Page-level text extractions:
^^^^^^^^
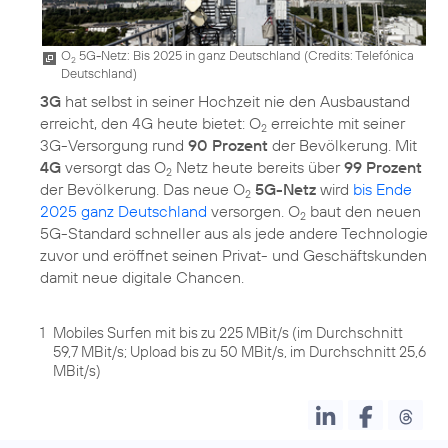
O
5G-Netz: Bis 2025 in ganz Deutschland (
Credits: Telefónica
2
Deutschland
)
3G
hat selbst in seiner Hochzeit nie den Ausbaustand
erreicht, den 4G heute bietet: O
erreichte mit seiner
2
3G-Versorgung rund
90 Prozent
der Bevölkerung. Mit
4G
versorgt das O
Netz heute bereits über
99 Prozent
2
der Bevölkerung. Das neue O
5G-Netz
wird
bis Ende
2
2025 ganz Deutschland
versorgen. O
baut den neuen
2
5G-Standard schneller aus als jede andere Technologie
zuvor und eröffnet seinen Privat- und Geschäftskunden
1
Mobiles Surfen mit bis zu 225 MBit/s (im Durchschnitt
59,7 MBit/s; Upload bis zu 50 MBit/s, im Durchschnitt 25,6
MBit/s)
^^^^^^^^
Your task is to copy each line of the entries that includes the word "Netz".

5G-Netz: Bis 2025 in ganz Deutschland (
Netz heute bereits über
5G-Netz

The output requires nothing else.